Shannon Brown, deputy director of the city’s Department of Youth, Parks and Community Enrichment, says for the city to create more community gardens, it all comes down to money.
âIt’s getting difficult with the lack of funding and resources to invest in these areas, and we’re taking note and really trying to find a way to move these issues forward,â Brown said.
The city typically creates new community gardens from the money generated from the construction of new buildings or properties, according to Brown. But if an area doesn’t have a new development, there probably isn’t any money to start a garden.
There are also other obstacles for communities. Chanowk Yisrael is one of the founders of Yisrael Family Farms in Oak Park. Oak Park has a city-run community garden, but Yisrael said there are other barriers his organization has tried to overcome that have prevented people of color from accessing this space.
âSo there is a large community garden on Martin Luther King Boulevard in Oak Park,â Yisrael said. “But I can guarantee you that there probably aren’t a whole bunch of people living in the underserved community who have garden plots there because, of course, they’re going to have to learn how to grow crops. food.”
Yisrael Family Farms seeks to help African Americans in the area learn how to grow fresh vegetables. According to the CapRadio / Valley Vision poll, only 60% of African American respondents had had any gardening experience or exposure – the lowest of any racial group surveyed.
âThis is historic, because at one point black people owned around 18 million acres of land, and now it’s probably only around 1.5 million acres of land,â Yisrael said. âThere was discrimination. There have been all these different things that have played into the idea of ââwhy, in general, black people don’t see farming or farming or growing their own food as something they want to do.
This history of discrimination, of course, affects other races and cultures as well. At one point in the early 1900s, southern Sacramento was a vast farmland, cultivated mostly by Japanese Americans who knew how to grow crops in difficult soil. But after the Japanese internment, hundreds of families were forced to abandon their farms, and few returned after WWII.
“We [developers] bought this land in ’47, ’48, could we have bought it without the internment and the loss of the farms? Asked Julie Thomas, archivist at Sacramento State University specializing in Japanese internment.
âIt’s mind-boggling that he’s been so successful, literally and figuratively, and now he’s just at an economic disadvantage. It’s ironic that right now there is such a dearth of fresh food out there. “
Cha Vang, in south Sacramento, said that while the community that uses Lemon Hill Gardens is lucky, finding space to grow in any underserved neighborhood is a challenge, especially if the community is low income or do not speak English.
âThe other hurdle is just having the information where the plots are open so that community members can use them and really garden,â Vang added.
In north Sacramento, Hmong Youth and Parents United hope to one day have a Hmong garden like the one in south Sacramento, but it has been difficult, especially during the pandemic. Muamong Vue with HYPU says the center had a small community garden, but it fell into disuse during the pandemic.
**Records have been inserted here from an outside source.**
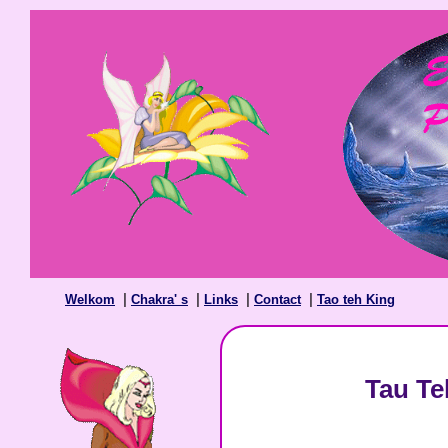
|
|
|
|
Welkom
Chakra' s
Links
Contact
Tao teh King
Tau Te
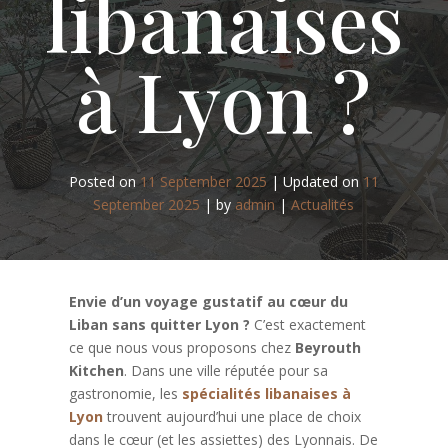
libanaises
à Lyon ?
Posted on
11 September 2025
|
Updated on
11
September 2025
|
by
admin
|
Actualités
Envie d’un voyage gustatif au cœur du
Liban sans quitter Lyon ?
C’est exactement
ce que nous vous proposons chez
Beyrouth
Kitchen
. Dans une ville réputée pour sa
gastronomie, les
spécialités libanaises à
Lyon
trouvent aujourd’hui une place de choix
dans le cœur (et les assiettes) des Lyonnais. De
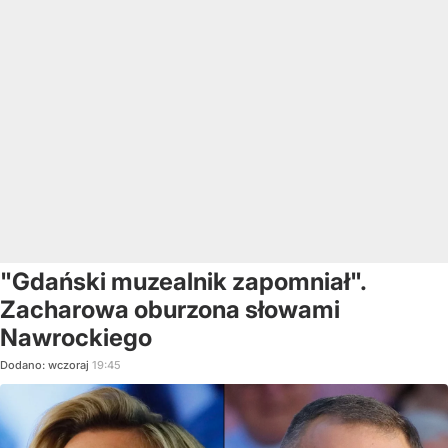
"Gdański muzealnik zapomniał".
Zacharowa oburzona słowami
Nawrockiego
Dodano:
wczoraj
19:45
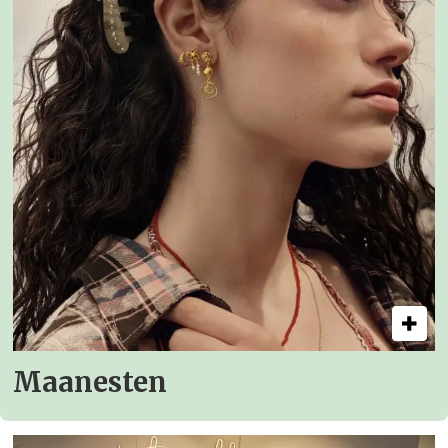
Maanesten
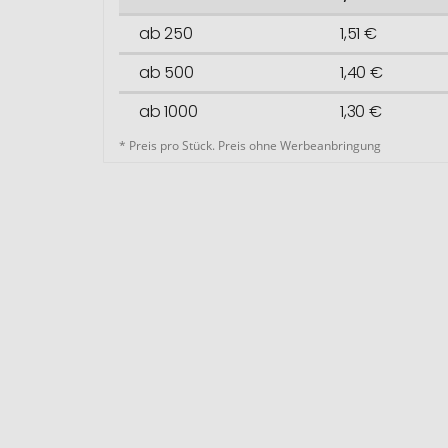
ab 250
1,51 €
ab 500
1,40 €
ab 1000
1,30 €
* Preis pro Stück. Preis ohne Werbeanbringung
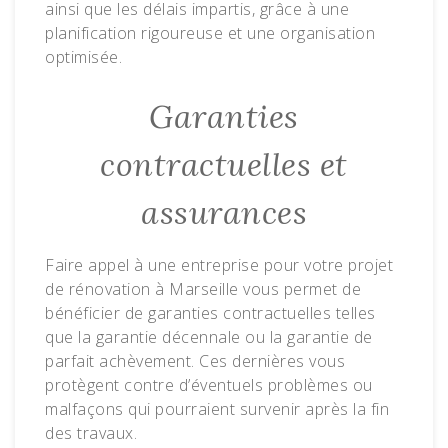
ainsi que les délais impartis, grâce à une
planification rigoureuse et une organisation
optimisée.
Garanties
contractuelles et
assurances
Faire appel à une entreprise pour votre projet
de rénovation à Marseille vous permet de
bénéficier de garanties contractuelles telles
que la garantie décennale ou la garantie de
parfait achèvement. Ces dernières vous
protègent contre d’éventuels problèmes ou
malfaçons qui pourraient survenir après la fin
des travaux.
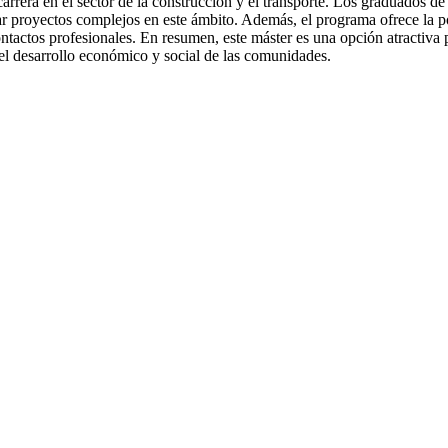
arrera en el sector de la construcción y el transporte. Los graduados de
nar proyectos complejos en este ámbito. Además, el programa ofrece la pos
contactos profesionales. En resumen, este máster es una opción atractiva
el desarrollo económico y social de las comunidades.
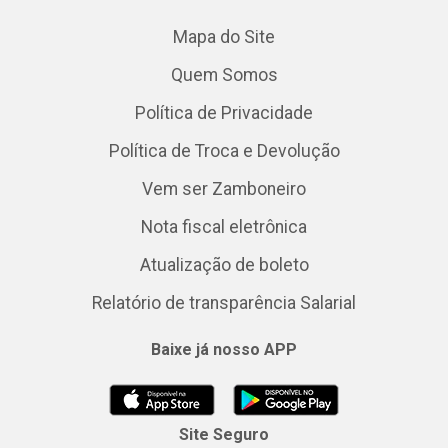
Mapa do Site
Quem Somos
Política de Privacidade
Política de Troca e Devolução
Vem ser Zamboneiro
Nota fiscal eletrônica
Atualização de boleto
Relatório de transparência Salarial
Baixe já nosso APP
Site Seguro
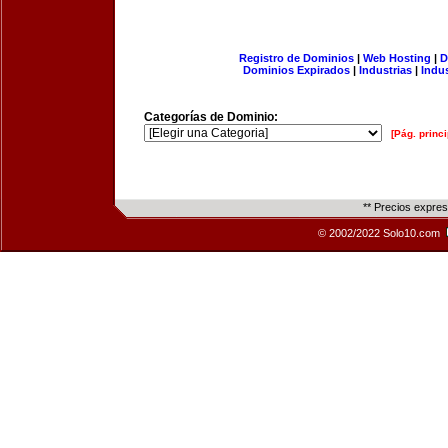
Registro de Dominios
|
Web Hosting
|
D
Dominios Expirados
|
Industrias
|
Indu
Categorías de Dominio:
[Pág. princi
** Precios expre
© 2002/2022 Solo10.com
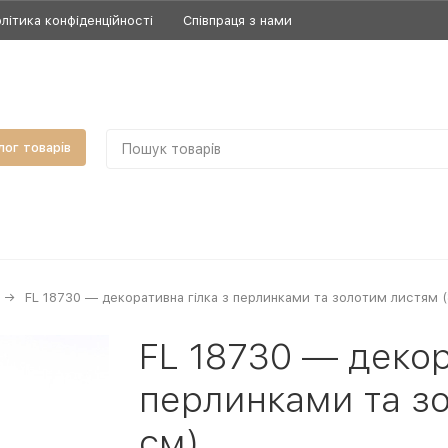
літика конфіденційності
Співпраця з нами
лог товарів
FL 18730 — декоративна гілка з перлинками та золотим листям 
FL 18730 — декор
перлинками та з
см)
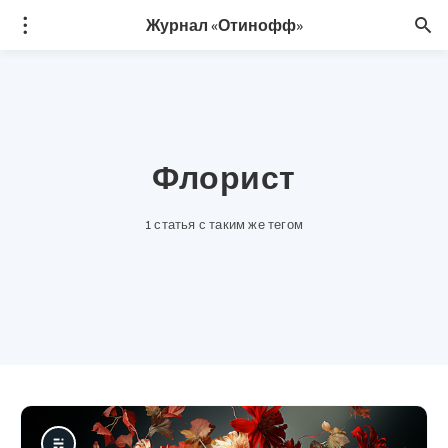
Журнал «Отинофф»
Флорист
1 статья с таким же тегом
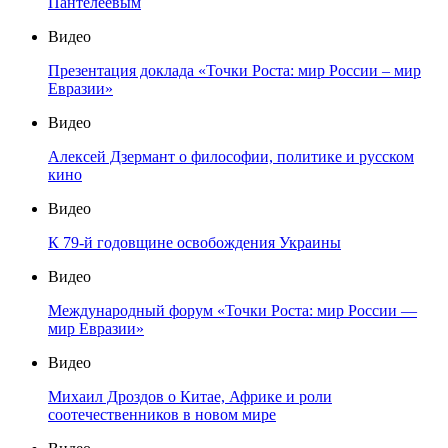
Пантелеевым
Видео
Презентация доклада «Точки Роста: мир России – мир
Евразии»
Видео
Алексей Дзермант о философии, политике и русском
кино
Видео
К 79-й годовщине освобождения Украины
Видео
Международный форум «Точки Роста: мир России —
мир Евразии»
Видео
Михаил Дроздов о Китае, Африке и роли
соотечественников в новом мире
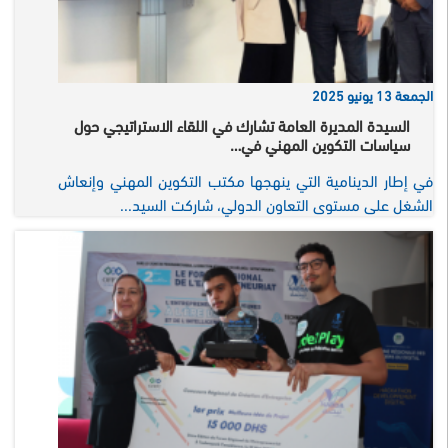
الجمعة 13 يونيو 2025
السيدة المديرة العامة تشارك في اللقاء الاستراتيجي حول
سياسات التكوين المهني في…
في إطار الدينامية التي ينهجها مكتب التكوين المهني وإنعاش
الشغل على مستوى التعاون الدولي، شاركت السيد...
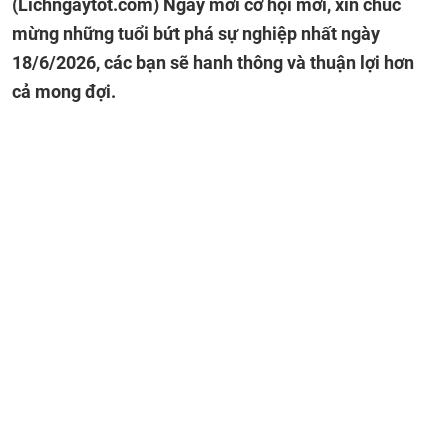
(Lichngaytot.com)
Ngày mới cơ hội mới, xin chúc
mừng những tuổi bứt phá sự nghiệp nhất ngày
18/6/2026, các bạn sẽ hanh thông và thuận lợi hơn
cả mong đợi.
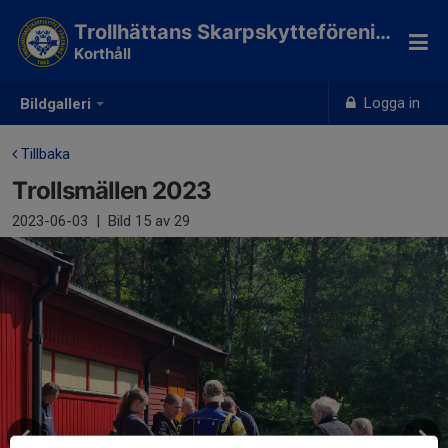
Trollhättans Skarpskytteförening
Korthåll
Logga in
Bildgalleri
Tillbaka
Trollsmällen 2023
2023-06-03
|
Bild
15
av 29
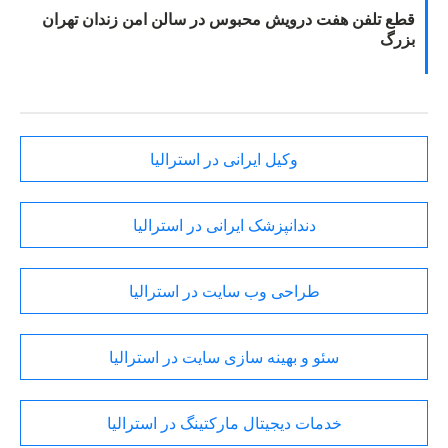
قطع تلفن هفت درویش محبوس در سالن امن زندان تهران
بزرگ
وکیل ایرانی در استرالیا
دندانپزشک ایرانی در استرالیا
طراحی وب سایت در استرالیا
سئو و بهینه سازی سایت در استرالیا
خدمات دیجیتال مارکتینگ در استرالیا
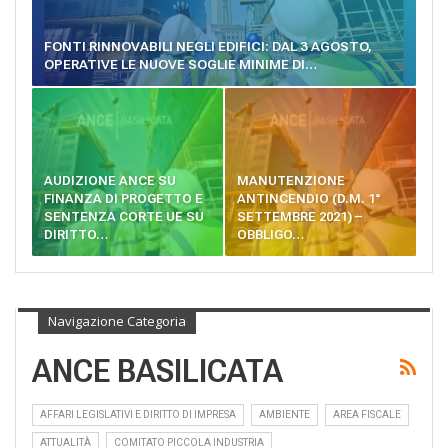
FONTI RINNOVABILI NEGLI EDIFICI: DAL 3 AGOSTO,
OPERATIVE LE NUOVE SOGLIE MINIME DI…
AUDIZIONE ANCE SU
MANUTENZIONE
FINANZA DI PROGETTO E
ANTINCENDIO (D.M. 1°
SENTENZA CORTE UE SU
SETTEMBRE 2021) –
DIRITTO…
OBBLIGO…
Navigazione Categoria
ANCE BASILICATA
AFFARI LEGISLATIVI E DIRITTO DI IMPRESA
AMBIENTE
AREA FISCALE
ATTUALITÀ
COMITATO PICCOLA INDUSTRIA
âWe didn’t have anyone to maintain it,â Vue said, adding that many people had stopped visiting. âIf our elders aren’t there to maintain it regularly or if we don’t have cabinet committee members who maintain it regularly, then it’s sort of overgrown and attracts bugs and pests.
She said she would like her organization to be able to get another piece of land to build a garden that can serve the community in the near future.
âMy personal hope is that this will happen,â she said. “People could use it as a bridge to connect intergenerationally to our community, to our families and also to our culture.”
The city of Sacramento currently has a plan for 2040 to identify more community gardens as a priority. They say they are also working to find more funding for community gardens in areas like north and south Sacramento. They start with a community garden in City Council District 8, which currently has no city-managed land.